(Stored entries)
------------

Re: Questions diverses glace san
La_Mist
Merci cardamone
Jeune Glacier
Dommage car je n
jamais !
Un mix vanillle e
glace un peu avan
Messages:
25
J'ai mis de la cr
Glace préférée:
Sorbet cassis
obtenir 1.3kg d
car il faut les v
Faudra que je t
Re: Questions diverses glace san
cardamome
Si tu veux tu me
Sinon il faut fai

------------

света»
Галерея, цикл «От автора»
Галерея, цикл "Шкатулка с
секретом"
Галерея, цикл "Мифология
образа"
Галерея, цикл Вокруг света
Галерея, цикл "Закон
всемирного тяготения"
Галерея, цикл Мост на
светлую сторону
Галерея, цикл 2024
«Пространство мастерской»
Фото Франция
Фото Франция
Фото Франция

------------

● **TASK GOAL**
Please filter the entries above down to the lines holding "цикл" and copy them.

● **YOUR RESPONSE**
Галерея, цикл «От автора»
Галерея, цикл "Шкатулка с
Галерея, цикл "Мифология
Галерея, цикл Вокруг света
Галерея, цикл "Закон
Галерея, цикл Мост на
Галерея, цикл 2024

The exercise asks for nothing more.